Нравы французской провинции, описанные во второй главе "Автобиографии каждого", очень похоже изображает Мартен дю Гар в повести "Старая Франция", написанной примерно тогда же, в 1933 году.

На страницах, посвященных своему американскому турне, Стайн пишет о городах и людях – знакомых и незнакомых, о дорогах и климате; в течение своей поездки она читала лекции в учебных заведениях, и проблемам преподавания тоже уделено место в книге.

"Явление по-настоящему интересно, если нет вопроса и нет ответа, а если есть, уже неинтересно, вот как, и потому неинтересно, когда уже есть решение, и в этом беда с правительствами, утопиями и преподаванием, интересно то, что можно познать, однако неинтересно то, чему возможно обучить".

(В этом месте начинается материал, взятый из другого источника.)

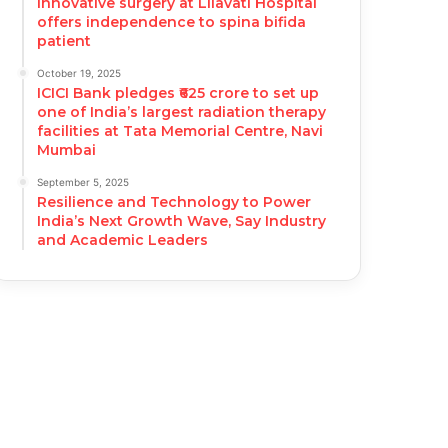
Innovative surgery at Lilavati Hospital
offers independence to spina bifida
patient
October 19, 2025
ICICI Bank pledges ₹625 crore to set up
one of India’s largest radiation therapy
facilities at Tata Memorial Centre, Navi
Mumbai
September 5, 2025
Resilience and Technology to Power
India’s Next Growth Wave, Say Industry
and Academic Leaders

Но американское путешествие в продолжающемся настоящем – это и путешествие памяти Гертруды Стайн в ее американское (и не только) прошлое. Она достаточно подробно говорит о своем детстве, семье и дальних родственниках, излагает свою версию бесповоротного разрыва с братом Лео, с которым долгое время была неразлучна, сообщает свою точку зрения на "проблему отцов".

"Нынче все отцы, кого ни возьми, отец Муссолини и отец Гитлер, и отец Рузвельт, и отец Сталин, и отец Льюис, и отец Блюм, и зарождается отец Франко, и полно других, готовых ими стать. Отцы подавляют".

Сражения с отцами вели на страницах своих книг и другие знаменитые модернисты. Вот, допустим, какие страсти кипят в душах тех, кого Лили Бриско причисляет к идеальным семьям: "В нем давно жила эта метафора – взять нож и вонзить в отцовскую грудь. Но сейчас, взрослый, глядя в бессильной ярости на отца, уже не этого старика с книгой он хотел убить, но то, что на него спускалось, может быть, без его ведома: страшную чернокрылую гарпию с жесткими ледяными когтями и клювом, который бьет, бьет тебя, а потом гарпия улетает, и вот он снова – старик, очень, очень печальный, сидит и читает книжку".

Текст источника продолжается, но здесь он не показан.